(Saved entries)
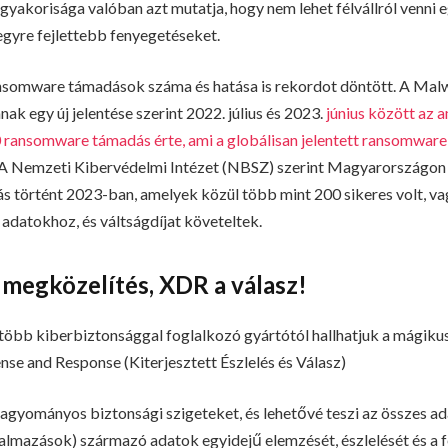
gyakorisága valóban azt mutatja, hogy nem lehet félvállról venni 
gyre fejlettebb fenyegetéseket.
nsomware támadások száma és hatása is rekordot döntött. A Mal
nak egy új jelentése szerint 2022. július és 2023.
június között az 
 ransomware támadás érte, ami a globálisan jelentett ransomwar
 A Nemzeti Kibervédelmi Intézet (NBSZ) szerint Magyarországon 
 történt 2023-ban, amelyek közül több mint 200 sikeres volt, v
t adatokhoz, és váltságdíjat követeltek.
 megközelítés, XDR a válasz!
több kiberbiztonsággal foglalkozó gyártótól hallhatjuk a mágiku
se and Response (Kiterjesztett Észlelés és Válasz)
agyományos biztonsági szigeteket, és lehetővé teszi az összes ada
kalmazások) származó adatok egyidejű elemzését, észlelését és a f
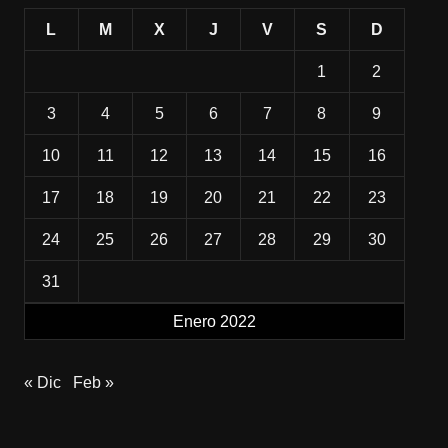
L
M
X
J
V
S
D
1
2
3
4
5
6
7
8
9
10
11
12
13
14
15
16
17
18
19
20
21
22
23
24
25
26
27
28
29
30
31
Enero 2022
« Dic
Feb »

Problem statement – Find each line above that contains "szerint", and copy those lines.

Response area –
nak egy új jelentése szerint 2022. július és 2023.
 A Nemzeti Kibervédelmi Intézet (NBSZ) szerint Magyarországon 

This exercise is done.